Biology adds to the legal problems. "The virus mutates after infection, which makes it very unlikely that it could be tracked from one person to another," said National Institutes of Health spokeswoman Melanie Padmanabhan.
But Polk County Assistant State Attorney Chip Thulberry said convictions were not impossible. A few years ago, his office convicted a man for criminally spreading HIV.
"The prosecution has to start with a victim coming forward and complaining,'' he said. "That's the first step."
A video plea
After he was well enough to get out of bed, Swain made a YouTube video addressed to the man who he says infected him.

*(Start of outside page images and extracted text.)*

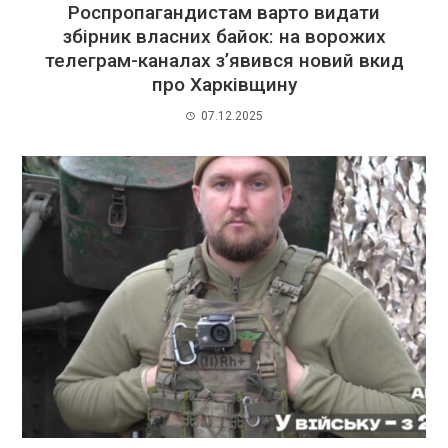
Роспропагандистам варто видати
збірник власних байок: на ворожих
телеграм-каналах з’явився новий вкид
про Харківщину
07.12.2025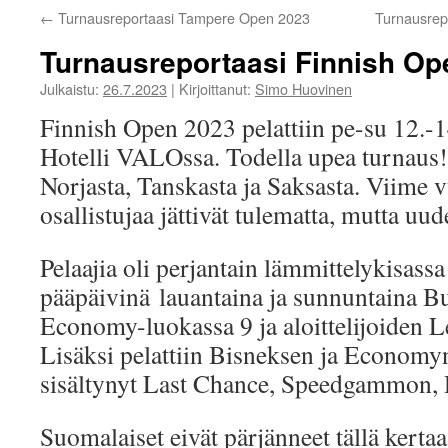
←
Turnausreportaasi Tampere Open 2023
Turnausrep
Turnausreportaasi Finnish Op
Julkaistu:
26.7.2023
|
Kirjoittanut:
Simo Huovinen
Finnish Open 2023 pelattiin pe-su 12.-1
Hotelli VALOssa. Todella upea turnaus! 
Norjasta, Tanskasta ja Saksasta. Viime v
osallistujaa jättivät tulematta, mutta uud
Pelaajia oli perjantain lämmittelykisassa
pääpäivinä lauantaina ja sunnuntaina B
Economy-luokassa 9 ja aloittelijoiden Le
Lisäksi pelattiin Bisneksen ja Econom
sisältynyt Last Chance, Speedgammon, 
Suomalaiset eivät pärjänneet tällä kertaa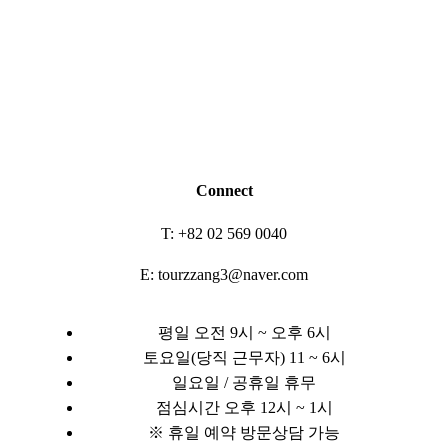
Connect
T: +82 02 569 0040
E: tourzzang3@naver.com
평일 오전 9시 ~ 오후 6시
토요일(당직 근무자) 11 ~ 6시
일요일 / 공휴일 휴무
점심시간 오후 12시 ~ 1시
※ 휴일 예약 방문상담 가능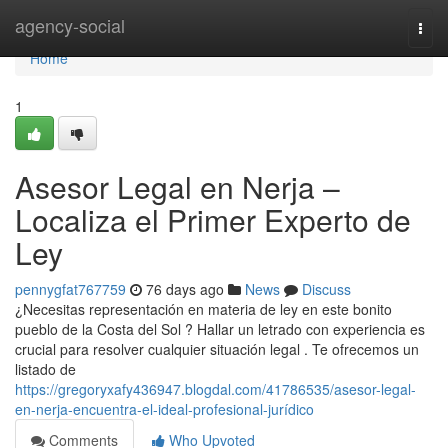
Home
agency-social
Togg
navi
Home
1
Asesor Legal en Nerja –
Localiza el Primer Experto de
Ley
pennygfat767759
76 days ago
News
Discuss
¿Necesitas representación en materia de ley en este bonito
pueblo de la Costa del Sol ? Hallar un letrado con experiencia es
crucial para resolver cualquier situación legal . Te ofrecemos un
listado de
https://gregoryxafy436947.blogdal.com/41786535/asesor-legal-
en-nerja-encuentra-el-ideal-profesional-jurídico
Comments
Who Upvoted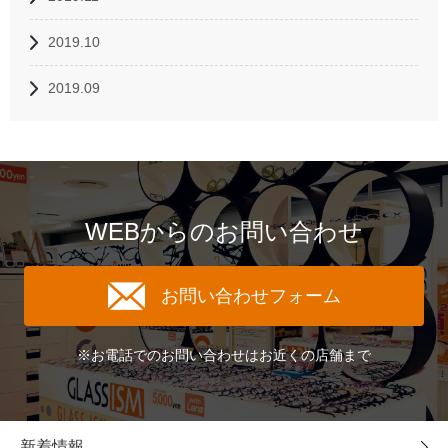
2019.10
2019.09
WEBからのお問い合わせ
お問い合わせフォーム
※お電話でのお問い合わせはお近くの店舗まで
新着情報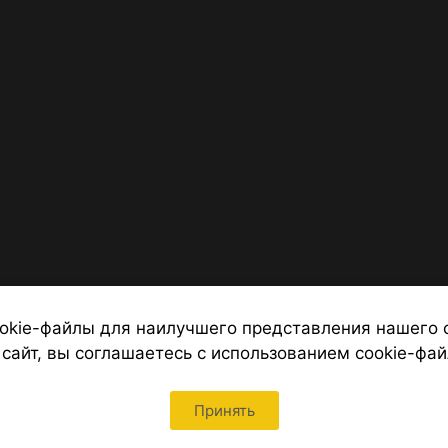
okie-файлы для наилучшего представления нашего 
 сайт, вы соглашаетесь с использованием cookie-фай
 от надежных туроператоров, официальный сайт турфирмы ТУРС
Петербурга
Принять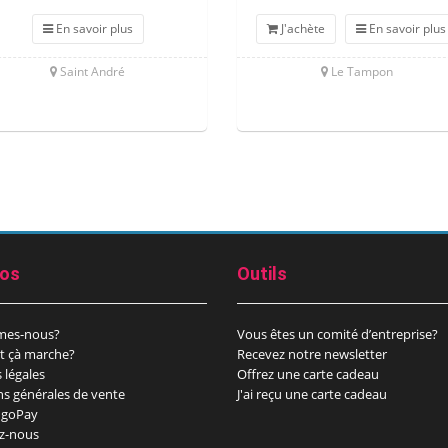
En savoir plus
J'achète
En savoir plus
Saint André
Le Tampon
pos
Outils
mes-nous?
Vous êtes un comité d’entreprise?
 çà marche?
Recevez notre newsletter
 légales
Offrez une carte cadeau
ns générales de vente
J'ai reçu une carte cadeau
goPay
z-nous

He begins by saying he forgives his former lover. His smooth young face overcome with sadness, Swain looks away, then stares back at the camera. He mentions another friend who, he says, fell prey to the infector.
Swain laments his own dashed dream of military service. He tells his infector: "You repulse me."
Then, his face softening, he concludes: "Be up front with people. Realize what you're doing to people before it's too late."
After the video appeared online, Swain said his infector called and threatened to sue him if he divulged his name.
Even though he was not a health worker when he was infected, Swain maintains his current employment means he can't divulge his infector's name.
"But if subpoenaed, I would," he said.
As an AIDS educator at Youth Educational Services in Tampa, Swain said he has met five more young men in the past year-and-a-half who say they were infected by his former lover. They also say the infector claimed to be HIV negative.
"We hear he's having unprotected sex with women now," said Hurst.
Last month, a young man came into the clinic where Swain works. He knew Swain's HIV status, and asked him to have unprotected sex.
"A bug chaser," said Swain. "I can't sleep at night just thinking about it."
Times researchers Caryn Baird and Carolyn Edds contributed to this report.